Gli esperti di settore affermano che la tendenza per la prossima stagione è la “ricerca del piccolo”, basata sulla volontà di allontanarsi dai luoghi affollati, quindi si prevedono valori di turismo in crescita per le piccole località invernali considerate più sicure dal punto di vista sanitario, con clientela di prossimità. Allo stesso tempo si prevede un forte incremento della pratica dello scialpinismo e del cosiddetto “winter trekking”, le attività sportive invernali a ritmi lenti. Qualcuno se ne è già accorto, come ad esempio al Monte Bondone in Trentino (https://www.ladige.it/territori/trento/2020/12/08/bondone-senza-impianti-paradiso-skialper-slittini-ciaspole-tanta-gente?fbclid=IwAR14hAMvwgTyPxKnCVQdszHh6jZ28a5CcOC4LTsgsAA7A2CIZcHZeZGU2hU), altri rifiutano l’idea di perdere profitti ed insistono sulla politica dei grandi impianti. L’Appennino insegue le Alpi con progetti come il TSM2 al Terminillo, puntando a sottrarre “clienti” alle altre stazioni attraverso un vero e proprio saccheggio ambientale in un’ottica di concorrenza e non certo di alleanza. Un tempo si diceva “lavorare meno, lavorare tutti”: era il ’68, la ricerca di un benessere che riguardava più la qualità di vita che la disponibilità economica, sappiamo poi come sono andate le cose e quale visione abbia prevalso. Oggi ne vediamo i risultati, abbiamo fatte delle scelte e non serve lamentarsi, dobbiamo solo decidere se continuare su quel binario senza considerare le alternative possibili oppure se desideriamo cambiare qualcosa, per noi e per quelli che verranno dopo di noi. Dicevamo che nulla è irreversibile, esempi di buone pratiche già esistono, manca però quello spirito di comunità che ci consenta di aiutarci l’un l’altro e di farci sentire un unico territorio nazionale, pur nelle proprie specificità locali.

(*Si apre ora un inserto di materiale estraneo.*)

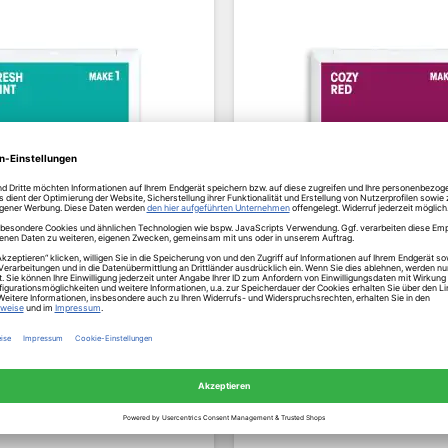
7,34 €
7,34 €
7,73 €
7,73 €
Inkl. MwSt.
Inkl. MwSt.
ofort versandfertig
✔ Sofort versandfe
ieferfrist 1-3 Tage
Lieferfrist 1-3 Ta
zgl. Versandkosten
zzgl. Versandkost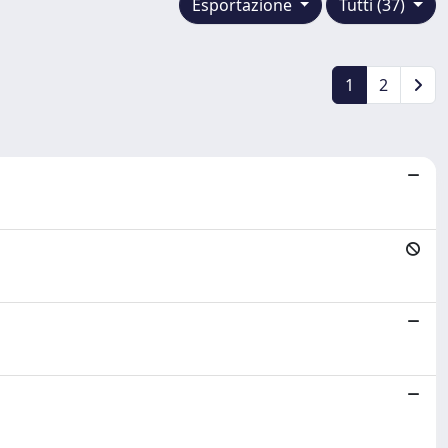
Esportazione
Tutti (37)
1
2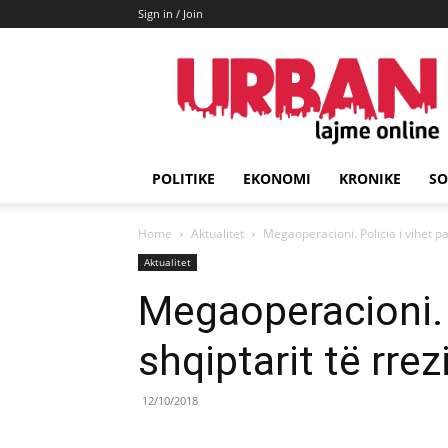
Sign in / Join
URBAN
Lajme
POLITIKE
EKONOMI
KRONIKE
SO
Home
Aktualitet
Megaoperacioni. Policia i vihet p
Aktualitet
Megaoperacioni. P
shqiptarit të rre
12/10/2018
Share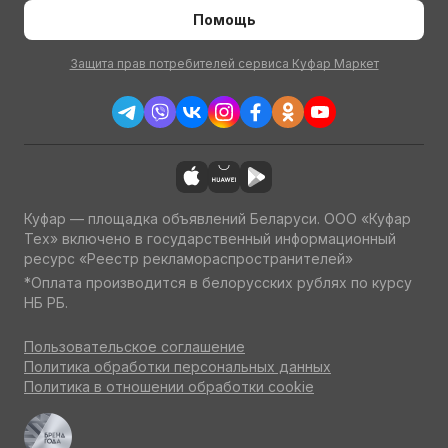
Помощь
Защита прав потребителей сервиса Куфар Маркет
Куфар — площадка объявлений Беларуси. ООО «Куфар
Тех» включено в государственный информационный
ресурс «Реестр рекламораспространителей»
*Оплата производится в белорусских рублях по курсу
НБ РБ.
Пользовательское соглашение
Политика обработки персональных данных
Политика в отношении обработки cookie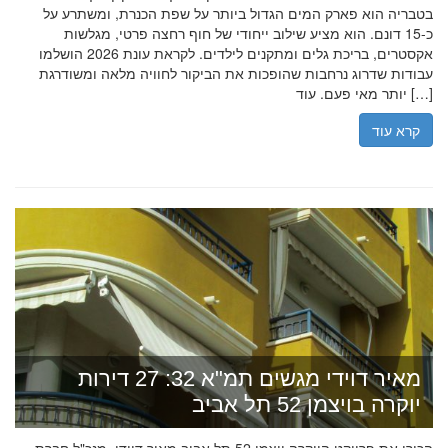
בטבריה הוא פארק המים הגדול ביותר על שפת הכנרת, ומשתרע על
כ-15 דונם. הוא מציע שילוב ייחודי של חוף רחצה פרטי, מגלשות
אקסטרים, בריכת גלים ומתקנים לילדים. לקראת עונת 2026 הושלמו
עבודות שדרוג נרחבות שהופכות את הביקור לחוויה מלאה ומשודרגת
יותר מאי פעם. עוד […]
קרא עוד
מאיר דוידי מגשים תמ"א 32: 27 דירות
יוקרה בויצמן 52 תל אביב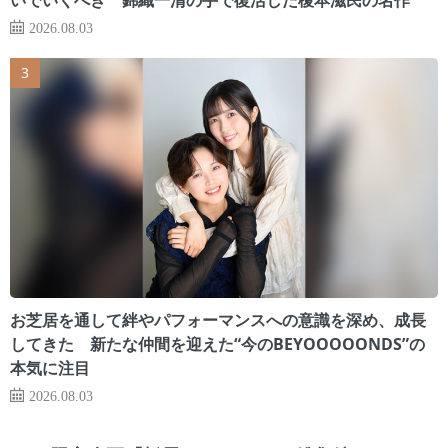
2026.08.03
お芝居を通して絆やパフォーマンスへの意識を深め、成長
してきた 新たな仲間を迎えた“今のBEYOOOOONDS”の
本気に注目
2026.08.03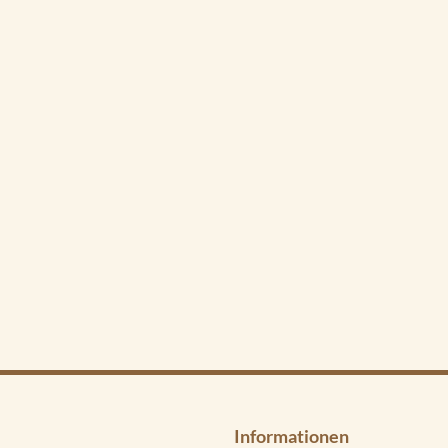
Informationen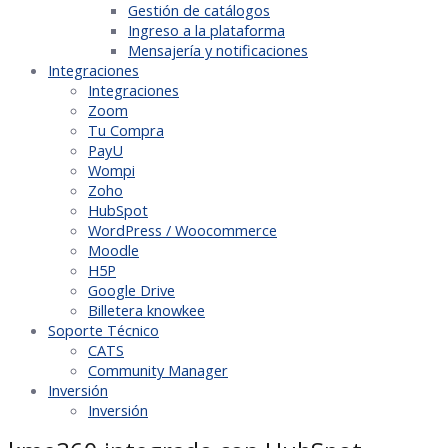
Gestión de catálogos
Ingreso a la plataforma
Mensajería y notificaciones
Integraciones
Integraciones
Zoom
Tu Compra
PayU
Wompi
Zoho
HubSpot
WordPress / Woocommerce
Moodle
H5P
Google Drive
Billetera knowkee
Soporte Técnico
CATS
Community Manager
Inversión
Inversión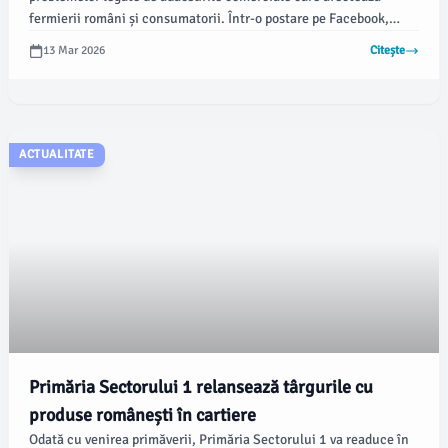
fermierii români și consumatorii. Într-o postare pe Facebook,
Barbu a solicitat Consiliului Concurenței să investigheze această
13 Mar 2026
Citește
situație, menționând că din cauza acestor mecanisme, fermele
românești se închid, iar românii plătesc tot mai mult pentru
alimente, conform Agerpres.
ACTUALITATE
Primăria Sectorului 1 relansează târgurile cu
produse românești în cartiere
Odată cu venirea primăverii, Primăria Sectorului 1 va readuce în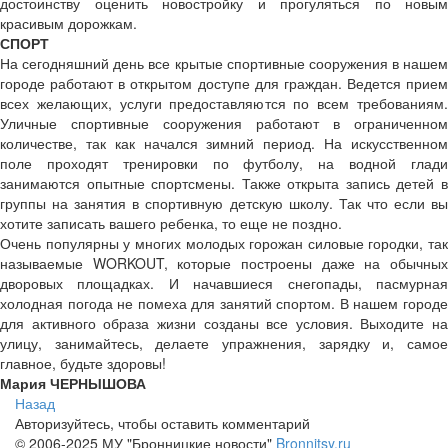
достоинству оценить новостройку и прогуляться по новым
красивым дорожкам.
СПОРТ
На сегодняшний день все крытые спортивные сооружения в нашем
городе работают в открытом доступе для граждан. Ведется прием
всех желающих, услуги предоставляются по всем требованиям.
Уличные спортивные сооружения работают в ограниченном
количестве, так как начался зимний период. На искусственном
поле проходят тренировки по футболу, на водной глади
занимаются опытные спортсмены. Также открыта запись детей в
группы на занятия в спортивную детскую школу. Так что если вы
хотите записать вашего ребенка, то еще не поздно.
Очень популярны у многих молодых горожан силовые городки, так
называемые WORKOUT, которые построены даже на обычных
дворовых площадках. И начавшиеся снегопады, пасмурная
холодная погода не помеха для занятий спортом. В нашем городе
для активного образа жизни созданы все условия. Выходите на
улицу, занимайтесь, делаете упражнения, зарядку и, самое
главное, будьте здоровы!
Мария ЧЕРНЫШОВА
Назад
Авторизуйтесь, чтобы оставить комментарий
© 2006-2025 МУ "Бронницкие новости"
Bronnitsy.ru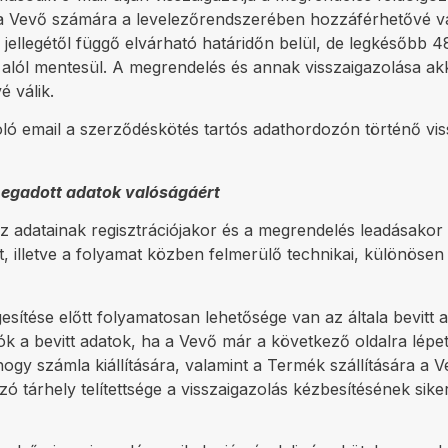
l a Vevő számára a levelezőrendszerében hozzáférhetővé v
s jellegétől függő elvárható határidőn belül, de legkésőbb
ség alól mentesül. A megrendelés és annak visszaigazolása a
é válik.
ló email a szerződéskötés tartós adathordozón történő vi
 megadott adatok valóságáért
z adatainak regisztrációjakor és a megrendelés leadásakor
t, illetve a folyamat közben felmerülő technikai, különöse
ítése előtt folyamatosan lehetősége van az általa bevitt
atók a bevitt adatok, ha a Vevő már a következő oldalra lépet
hogy számla kiállítására, valamint a Termék szállítására a 
ó tárhely telítettsége a visszaigazolás kézbesítésének sik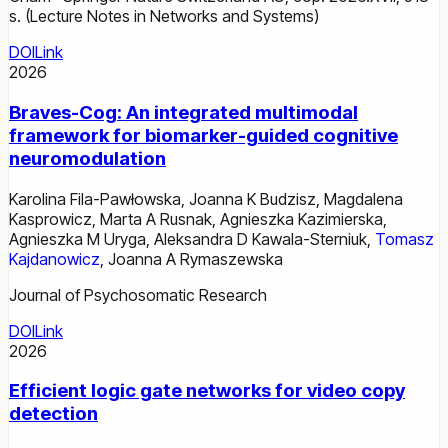
s. (Lecture Notes in Networks and Systems)
DOI
Link
2026
Braves-Cog: An integrated multimodal
framework for biomarker-guided cognitive
neuromodulation
Karolina Fila-Pawłowska
,
Joanna K Budzisz
,
Magdalena
Kasprowicz
,
Marta A Rusnak
,
Agnieszka Kazimierska
,
Agnieszka M Uryga
,
Aleksandra D Kawala-Sterniuk
,
Tomasz
Kajdanowicz
,
Joanna A Rymaszewska
Journal of Psychosomatic Research
DOI
Link
2026
Efficient logic gate networks for video copy
detection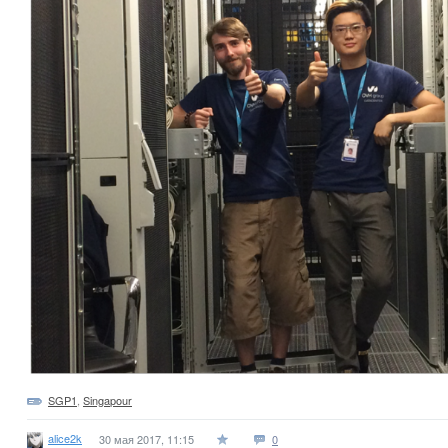
SGP1
,
Singapour
alice2k
30 мая 2017, 11:15
0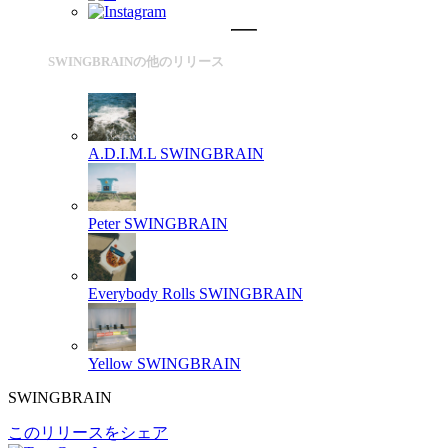
SWINGBRAINの他のリリース
A.D.I.M.L
SWINGBRAIN
Peter
SWINGBRAIN
Everybody Rolls
SWINGBRAIN
Yellow
SWINGBRAIN
SWINGBRAIN
このリリースをシェア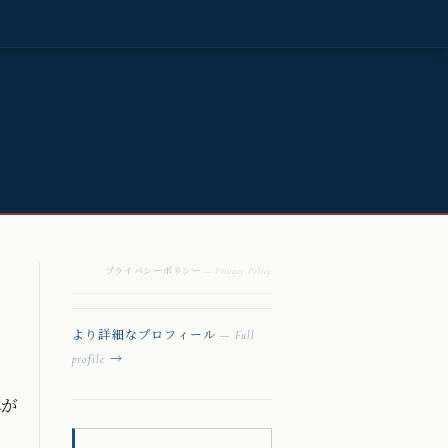
プライバシーポリシー
— Privacy Policy
より詳細なプロフィール
— Full
→
profile
体が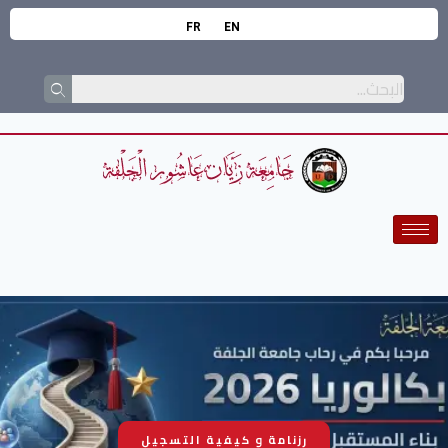
FR
EN
رزنامة و كيفية التسجيل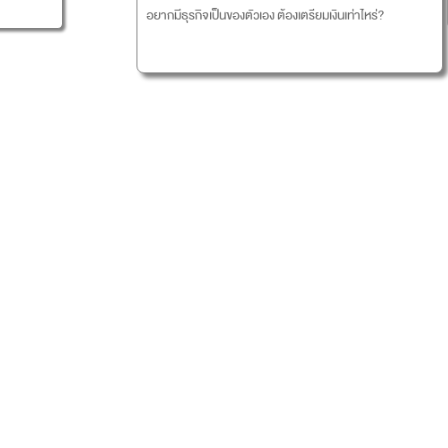
อยากมีธุรกิจเป็นของตัวเอง ต้องเตรียมเงินเท่าไหร่?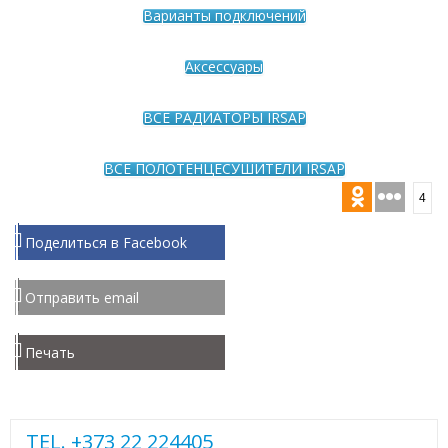
Варианты подключений
Аксессуары
ВСЕ РАДИАТОРЫ IRSAP
ВСЕ ПОЛОТЕНЦЕСУШИТЕЛИ IRSAP
4
Поделиться в Facebook
Отправить email
Печать
TEL. +373 22 224405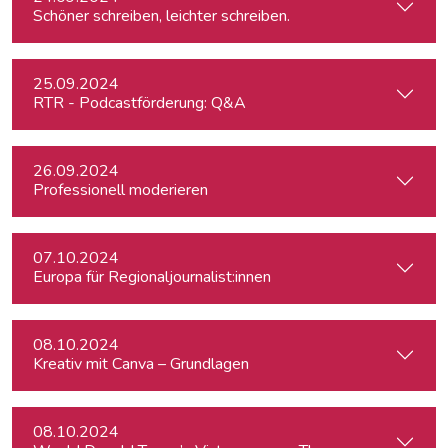
Schöner schreiben, leichter schreiben.
25.09.2024
RTR - Podcastförderung: Q&A
26.09.2024
Professionell moderieren
07.10.2024
Europa für Regionaljournalist:innen
08.10.2024
Kreativ mit Canva – Grundlagen
08.10.2024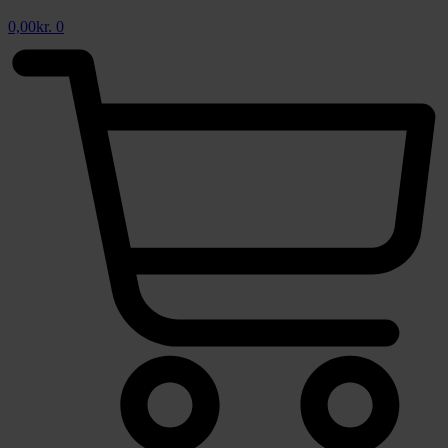
0,00
kr.
0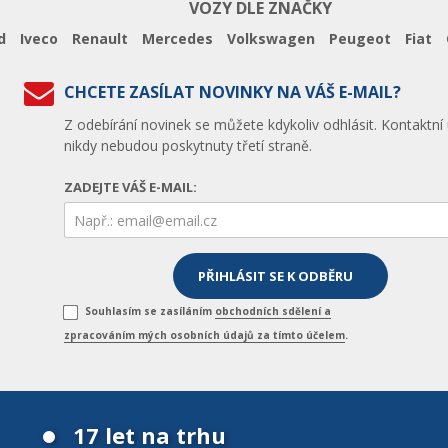
VOZY DLE ZNAČKY
d
Iveco
Renault
Mercedes
Volkswagen
Peugeot
Fiat
CHCETE ZASÍLAT NOVINKY NA VÁŠ E-MAIL?
Z odebírání novinek se můžete kdykoliv odhlásit. Kontaktní
nikdy nebudou poskytnuty třetí straně.
ZADEJTE VÁŠ E-MAIL:
Souhlasím se zasíláním
obchodních sdělení a
zpracováním mých osobních údajů za tímto účelem
.
17 let na trhu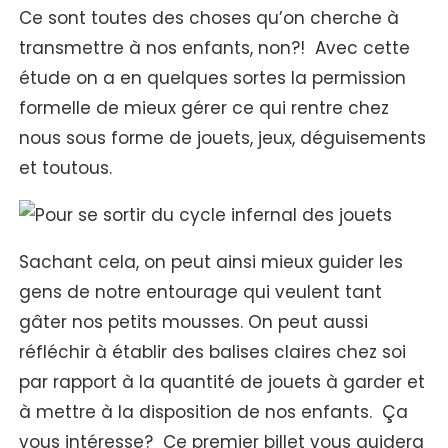
Ce sont toutes des choses qu’on cherche à
transmettre à nos enfants, non?! Avec cette
étude on a en quelques sortes la permission
formelle de mieux gérer ce qui rentre chez
nous sous forme de jouets, jeux, déguisements
et toutous.
Sachant cela, on peut ainsi mieux guider les
gens de notre entourage qui veulent tant
gâter nos petits mousses. On peut aussi
réfléchir à établir des balises claires chez soi
par rapport à la quantité de jouets à garder et
à mettre à la disposition de nos enfants. Ça
vous intéresse? Ce premier billet vous guidera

Il lago di Braies ha subìto un forte ed improvviso incremento di presenze a seguito della realizzazione di una serie televisiva ambientata nella zona: perché allora non realizzare programmi di informazione sulle diverse realtà turistiche e culturali del nostro territorio, su quelle che chiamiamo “eccellenze” ma che spesso sono solo normalità nascoste, e se questi programmi già esistono perché relegarli su reti e fasce orarie di nicchia anziché sulle reti “generaliste” che invece ci propongono all’unisono talkshow e programmi di intrattenimento? Forse la cultura non fa abbastanza audience? Forse l’italiano medio non è abbastanza intelligente e quindi il servizio pubblico si concentra su altro? Forse non siamo ancora un Paese?